Teil II: Temporäre Konzepte in der Stadt- und Regionalentwicklung
Auf dem Wege sein … Temporäre Konzepte als Mittel schöpferischer Umweltgestaltung
Thomas Schriefers
Abb. 4: Mit der eigenen Behausung unterwegs. (Collage: Thomas Schriefers)
1. Temporär – dauerhaft?
Mit dieser Frage verband sich lange Zeit eine Diskussion um Wert und Qualität baulichen Schaffens. Gerade in Zeiten eines propagierten Baukulturgedankens schien sie sich zu stellen. Doch zeigt die Entwicklung der vergangenen 50 Jahre, dass längst nicht mehr die gängigen Bewertungsmaßstäbe im Sinne von temporär (= minderwertig) und dauerhaft (= werthaltig) zutreffen. Die faktische Vergänglichkeit der Bausubstanz trägt dazu ebenso bei wie die nach Alter steuerrechtlich berechnete Wertminderung privaten Wohneigentums. Zudem gelten Bauten, welche im Rahmen etwa einer Weltausstellung für den Abriss errichtet wurden, längst zu den bedeutenden Zeugnissen der Baukultur, z. B. Mies van der Rohes berühmter Barcelona-Pavillon, der 1929 als Ausstellungsgebäude der Deutschen Regierung für die Weltausstellung in der katalanischen Hauptstadt errichtet wurde. Als Inkunabel des modernen Bauens klassifiziert, ist der Pavillon, Jahrzehnte nach seiner Demontage, an gleicher Stelle wiederaufgebaut worden. In kaum einem Standardwerk der Architektur fehlt der Hinweis auf dieses Bauwerk, in dem sich der Geist der progressiven Kräfte um 1929 manifestiert. Und doch handelt es sich um Architektur, die unter normalen Umständen im urbanen Raum nicht realisiert worden wäre, denn sie ist das Resultat des Bauens im Ausnahmezustand einer internationalen Ausstellung, wo Nationen im Wettbewerb aufeinandertrafen, um für ihre Zukunftskonzepte zu werben. Nicht wenigen galt die Demonstration der eigenen Zukunftszugewandtheit als schlagkräftiges Argument.

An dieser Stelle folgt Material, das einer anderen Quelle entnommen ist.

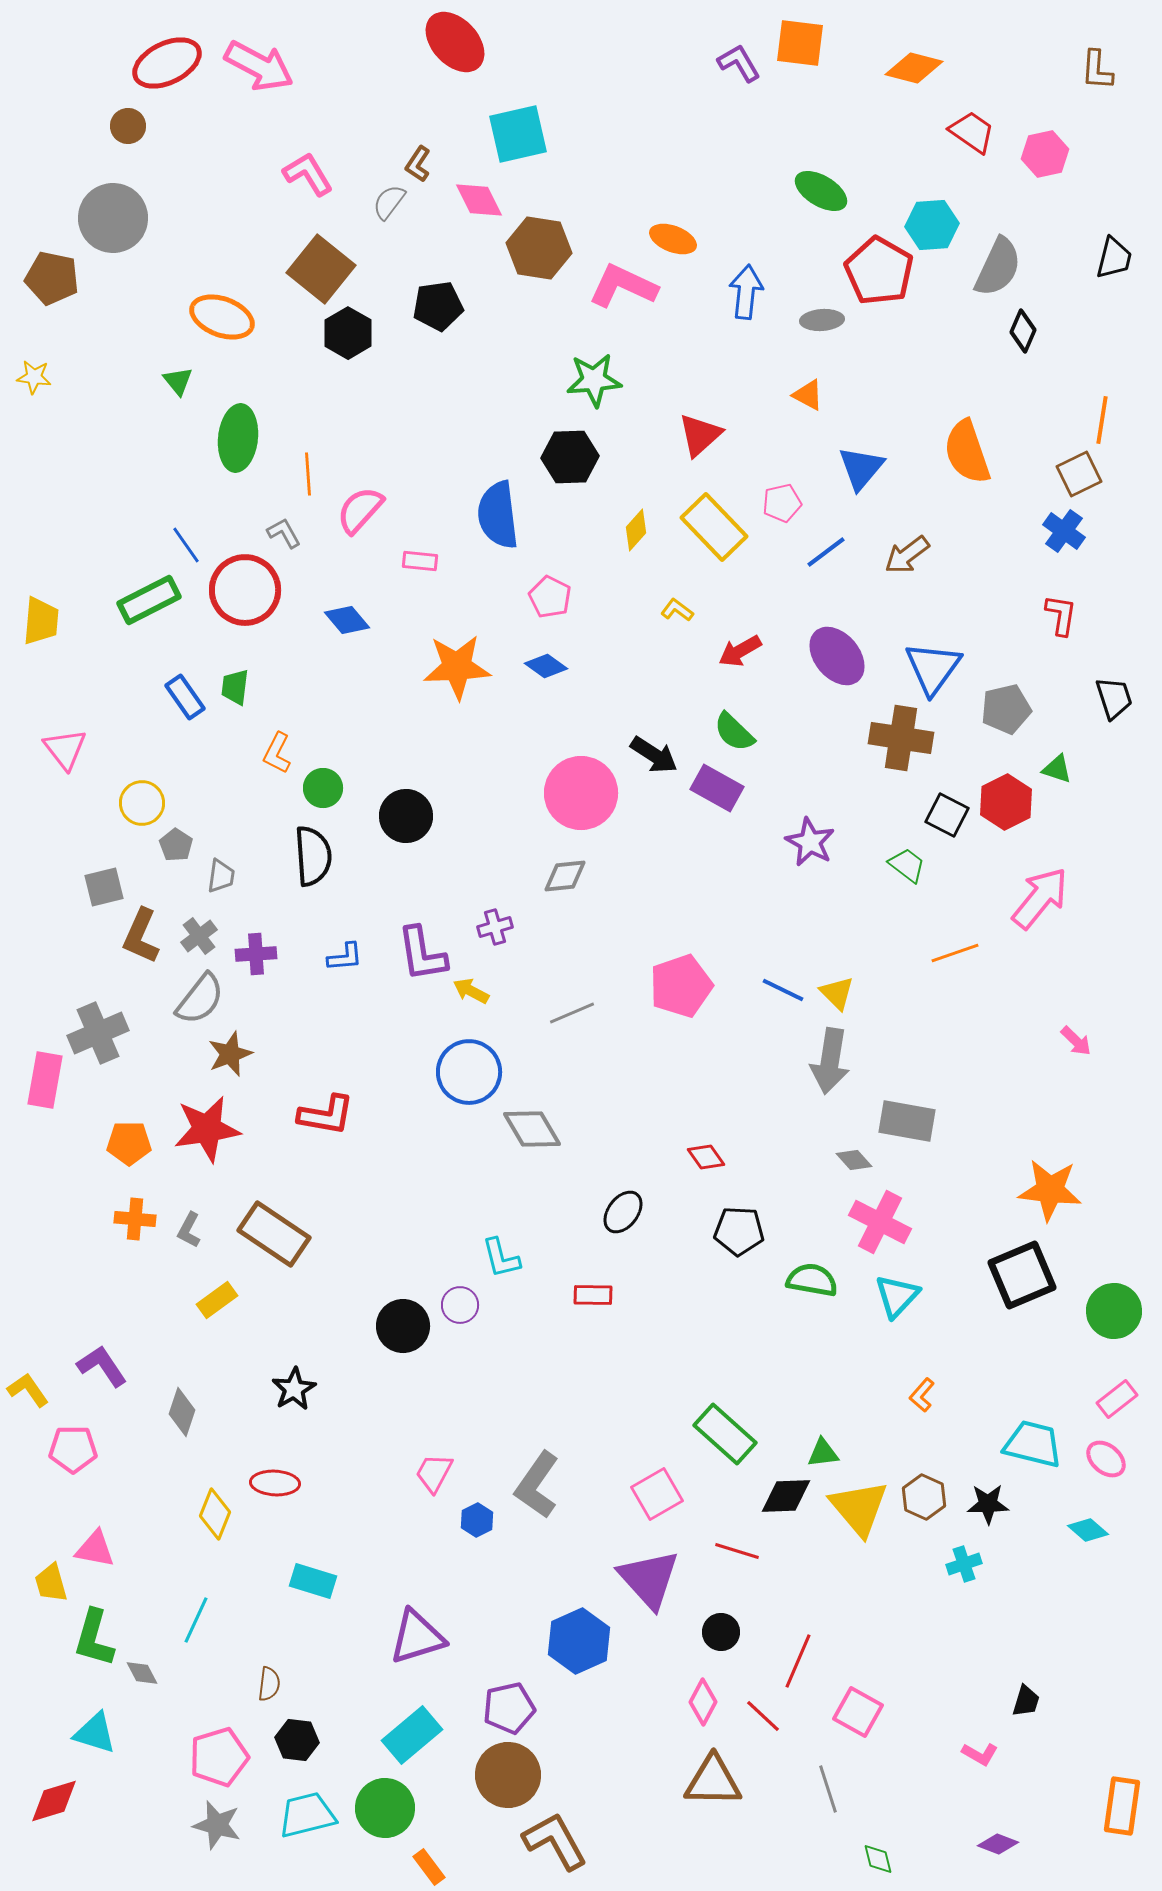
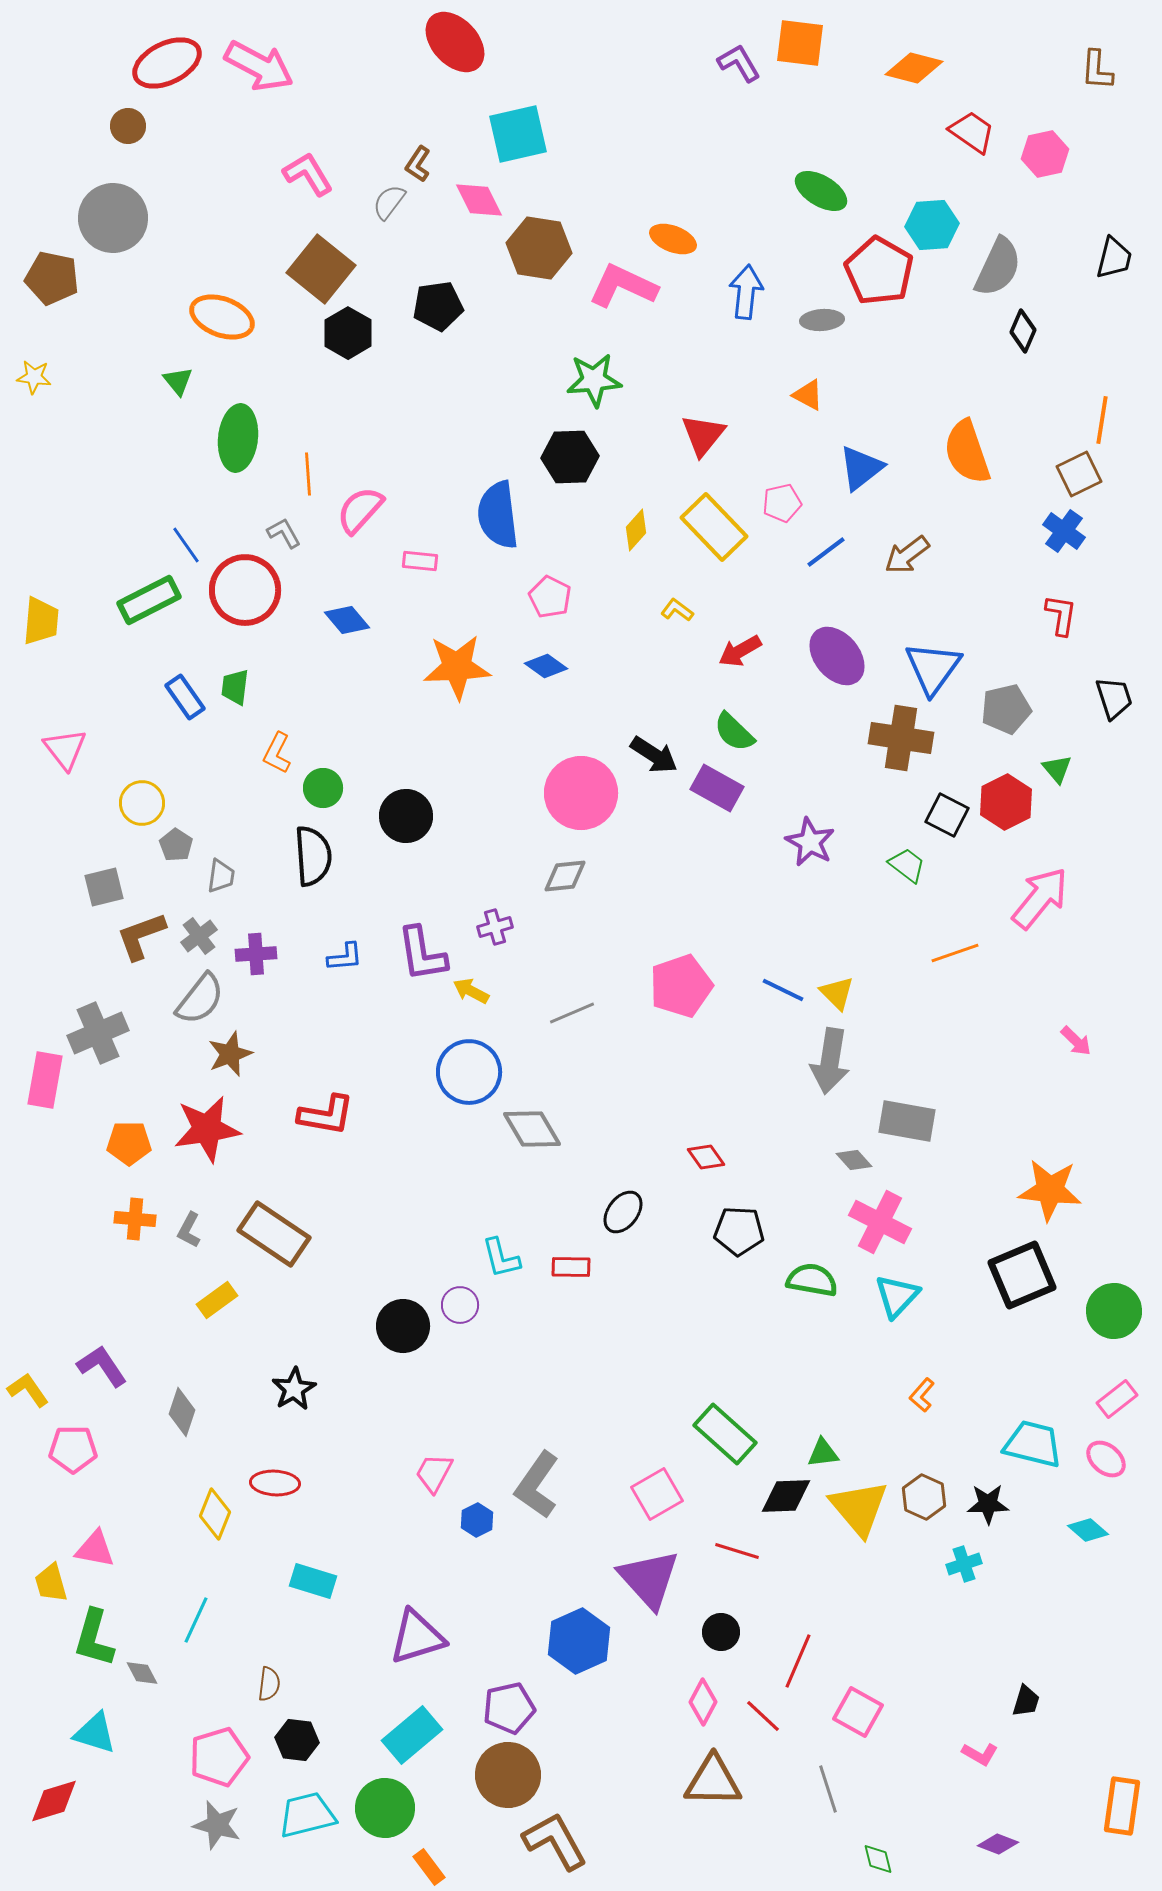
red triangle at (700, 435): moved 3 px right; rotated 9 degrees counterclockwise
blue triangle at (861, 468): rotated 12 degrees clockwise
green triangle at (1057, 769): rotated 32 degrees clockwise
brown L-shape at (141, 936): rotated 46 degrees clockwise
red rectangle at (593, 1295): moved 22 px left, 28 px up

Daher war man auf Weltausstellungen bereit, ein gestalterisches Wagnis einzugehen, um Visionen Ausdruck zu verleihen. Derartige Architektur wird zum informationsverdichteten Ideenraum. Darin artikuliert sich eine grundlegende Eigenschaft temporärer Raumkonzepte: sie regen zum Denken und zur Diskussion an. Sie bedürfen dabei weniger des Pathos denn eines tragfähigen Gedankens, der sich verstärkt, einprägt und weitergetragen wird.
2. Interventionen
Seit der Mitte des 20. Jahrhunderts eignen sich Künstler verstärkt urbane Räume an, um sie für kurze Zeit pointiert zu wandeln. Zeitlich begrenzt in bestehende Strukturen einzugreifen, sie kritisch auf den Prüfstand zu stellen, ist eines der Konzepte. Die Schaffung irritierender Nachbarschaften hilft, die Belastbarkeit des Bestandes auszuloten. Ein anderes Konzept zielt lösungsorientiert auf die Verbesserung verwahrloster Bereiche, ein drittes auf deren Potenziale und ein viertes auf die Aktivierung bürgerlichen Engagements im Sinne der Partizipation. Ziel ist es stets, eingebrannte Sehgewohnheiten zu sprengen, um den Blick für Neues zu schärfen. Das Gestalten im Ausnahmezustand erlaubt schließlich, ohne Ernstfall-Konsequenzen spielerisch auszuloten, was möglich oder zumindest denkbar ist. Die uns alltäglich umgebende Realität wird dazu gewandelt, von den geltenden Spielregeln befreit und durch möglicherweise nur momentan nutzbare Muster ersetzt (Mon, 1968). Das gilt besonders für Pop-up-Konzepte, etwa die vorübergehende Nutzung leerstehender Geschäftsräume, die nur für einen bestimmten Zeitraum wiederbelebt werden. Nach der Devise Vielheit statt Einheit wird dabei mit disparaten Versatzstücken gearbeitet, die in ungewohnter Nachbarschaft den Blick fesseln und zur besonderen Aufmerksamkeit anregen. Entsprechende Installationen feiern den Augenblick, um gegebenenfalls schnell in sich selbst zu vergehen. So vereint das für den Moment konzipierte Werk, welches Demonstrations- und Spielzwecken dient, Anschaulichkeit mit der Lust des Zurschaustellens, der Freude am Sehen und Gesehenwerden.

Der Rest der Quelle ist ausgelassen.